For much-needed illumination, we turn to a white paper that the Wallace Foundation published in January, Building Millennial Audiences: Barriers and Opportunities. The must-read presentation, which you can download here, synthesizes market research conducted by 25 arts organizations in Wallace’s Building Audiences for Sustainability (BAS) initiative, along with secondary literature, and offers clues to action.
The elevator pitch? Arts organizations can attract millennials by "clarifying pricing and better explaining the value of the arts."
But before I dig a bit further into the study's takeaways, a bit of background is in order, starting with Wallace itself. Followers of the funder understand that this new resource isn't a one-off event.
In October of 2014, Wallace pledged a whopping $40 million to help performing arts organizations expand audiences through its BAS initiative. Roughly six months later they upped the ante, earmarking an additional $12 million.
Wallace's new paper should therefore be appreciated in this context. The foundation's work is starting to bear fruit. (In February, it also published Ballet Austin: Expanding Audiences for Unfamiliar Works, which looks at the company’s efforts to deepen audience’s engagement in multiple forms of ballet.)
"The millennial issue" first emerged in earnest here on Inside Philanthropy way back in 2015. Since then, the challenge has only intensified. The need for arts organizations to reach the this demographic is more acute than ever, but there isn't much clarity around how to do it. Which brings me to Wallace's key takeaways.
Barriers to entry for the millennial demographic, says the study, include a lack of awareness of arts organizations, busy schedules, other leisure events that compete for their time, and misperceptions about ticket prices.
Most of these barriers sound familiar and certainly aren't relegated to the millennial set. Everyone is busy and distracted nowadays. Everyone is glued to their smartphone. Few people, regardless of age, seem to appreciate the value of the arts. What stood out for me was Wallace's point regarding pricing.

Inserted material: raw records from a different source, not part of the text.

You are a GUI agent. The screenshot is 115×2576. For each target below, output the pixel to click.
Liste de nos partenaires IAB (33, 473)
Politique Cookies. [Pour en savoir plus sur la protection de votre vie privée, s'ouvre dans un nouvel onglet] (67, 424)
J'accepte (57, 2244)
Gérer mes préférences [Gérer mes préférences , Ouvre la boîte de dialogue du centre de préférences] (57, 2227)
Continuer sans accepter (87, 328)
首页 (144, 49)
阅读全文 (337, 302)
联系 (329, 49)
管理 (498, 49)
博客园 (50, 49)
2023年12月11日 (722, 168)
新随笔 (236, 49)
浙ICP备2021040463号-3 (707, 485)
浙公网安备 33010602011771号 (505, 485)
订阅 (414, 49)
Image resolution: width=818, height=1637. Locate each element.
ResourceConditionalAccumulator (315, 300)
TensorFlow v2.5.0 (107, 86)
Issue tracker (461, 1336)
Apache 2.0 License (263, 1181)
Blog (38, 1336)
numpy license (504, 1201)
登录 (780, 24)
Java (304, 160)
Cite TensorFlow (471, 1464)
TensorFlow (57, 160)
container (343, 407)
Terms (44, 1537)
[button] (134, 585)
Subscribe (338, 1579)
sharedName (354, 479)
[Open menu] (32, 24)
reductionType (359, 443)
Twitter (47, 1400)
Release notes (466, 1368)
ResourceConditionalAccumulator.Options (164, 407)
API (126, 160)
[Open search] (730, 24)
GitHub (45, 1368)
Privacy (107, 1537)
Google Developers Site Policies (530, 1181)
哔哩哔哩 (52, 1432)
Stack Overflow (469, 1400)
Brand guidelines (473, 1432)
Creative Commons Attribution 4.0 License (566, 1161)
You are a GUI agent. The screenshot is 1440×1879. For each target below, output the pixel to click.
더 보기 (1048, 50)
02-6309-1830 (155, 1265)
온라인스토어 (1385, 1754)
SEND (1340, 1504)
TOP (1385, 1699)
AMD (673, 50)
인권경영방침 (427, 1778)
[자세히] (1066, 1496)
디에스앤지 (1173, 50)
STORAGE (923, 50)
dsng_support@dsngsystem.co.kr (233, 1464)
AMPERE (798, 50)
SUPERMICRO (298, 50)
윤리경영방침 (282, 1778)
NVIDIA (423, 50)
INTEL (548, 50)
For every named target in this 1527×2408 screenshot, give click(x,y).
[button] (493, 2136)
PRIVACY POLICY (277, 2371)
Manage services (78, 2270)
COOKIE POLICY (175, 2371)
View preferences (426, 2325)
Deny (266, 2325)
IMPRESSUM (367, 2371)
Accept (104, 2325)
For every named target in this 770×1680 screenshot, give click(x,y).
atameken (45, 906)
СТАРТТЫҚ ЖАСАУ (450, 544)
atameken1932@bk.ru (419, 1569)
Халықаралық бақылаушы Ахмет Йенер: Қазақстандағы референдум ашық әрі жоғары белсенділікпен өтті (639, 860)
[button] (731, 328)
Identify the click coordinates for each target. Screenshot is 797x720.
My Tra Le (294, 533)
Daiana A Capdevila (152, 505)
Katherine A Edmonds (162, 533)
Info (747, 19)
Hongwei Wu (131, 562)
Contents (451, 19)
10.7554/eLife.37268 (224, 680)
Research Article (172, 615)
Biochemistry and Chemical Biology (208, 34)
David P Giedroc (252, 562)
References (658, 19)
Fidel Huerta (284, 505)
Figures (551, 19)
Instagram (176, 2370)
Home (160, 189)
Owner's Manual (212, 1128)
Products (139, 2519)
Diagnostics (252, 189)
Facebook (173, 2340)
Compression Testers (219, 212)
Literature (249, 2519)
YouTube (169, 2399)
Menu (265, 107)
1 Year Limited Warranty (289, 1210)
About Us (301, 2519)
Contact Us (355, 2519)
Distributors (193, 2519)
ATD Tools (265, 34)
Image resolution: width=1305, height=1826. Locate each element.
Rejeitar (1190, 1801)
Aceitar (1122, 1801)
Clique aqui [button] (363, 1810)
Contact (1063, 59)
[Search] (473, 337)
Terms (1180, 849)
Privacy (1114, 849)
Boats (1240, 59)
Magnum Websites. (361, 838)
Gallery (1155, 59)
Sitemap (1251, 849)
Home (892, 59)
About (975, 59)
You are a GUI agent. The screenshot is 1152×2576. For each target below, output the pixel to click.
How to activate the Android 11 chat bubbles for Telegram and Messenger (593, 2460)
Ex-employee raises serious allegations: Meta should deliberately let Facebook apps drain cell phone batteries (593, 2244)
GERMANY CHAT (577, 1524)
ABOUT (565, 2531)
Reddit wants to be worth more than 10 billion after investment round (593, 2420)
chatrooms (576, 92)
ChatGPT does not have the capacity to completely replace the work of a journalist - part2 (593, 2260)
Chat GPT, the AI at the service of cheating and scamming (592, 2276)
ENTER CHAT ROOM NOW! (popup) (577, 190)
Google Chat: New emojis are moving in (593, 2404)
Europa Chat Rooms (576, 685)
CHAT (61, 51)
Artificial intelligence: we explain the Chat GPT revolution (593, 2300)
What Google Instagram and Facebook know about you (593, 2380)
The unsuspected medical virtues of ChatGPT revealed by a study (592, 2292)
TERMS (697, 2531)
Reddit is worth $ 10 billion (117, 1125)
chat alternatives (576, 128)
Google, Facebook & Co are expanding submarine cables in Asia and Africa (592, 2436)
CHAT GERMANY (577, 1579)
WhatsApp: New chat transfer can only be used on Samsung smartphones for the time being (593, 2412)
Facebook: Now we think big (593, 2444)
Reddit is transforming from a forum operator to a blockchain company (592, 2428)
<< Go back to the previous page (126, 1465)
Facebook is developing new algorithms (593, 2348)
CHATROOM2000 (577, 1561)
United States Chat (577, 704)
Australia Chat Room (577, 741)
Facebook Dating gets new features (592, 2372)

"Misperceptions about ticket prices may be keeping millennials from the performing arts," the summary declares. "One study found millennials pegged the price of the cheapest ticket as more than twice as expensive as it actually was."
This is a problem. A world-class marketing pitch extolling the enriching power of the arts will fall flat if the listener overestimates the cost of the experience. Remember, we're not talking about baby boomers, here. As Wallace notes, "Millennials face more financial challenges than prior generations; many may never catch up."
Bottom line? It's hard to sell something your customers think they can't afford—especially something as intangible as the arts experience. Unsurprisingly, Wallace recommends organizations be more transparent and explicit in communicating prices.
Back in December, Americans for the Arts published a piece titled It’s Time to Engage and Listen to Millennials on its blog. It represented a refreshing call to arms. Millennials aren't a lost cause. They can be successfully engaged. It won't be an easy task, but thanks to Wallace's robust, data-driven and action-oriented research, it's a task that now is a little easier.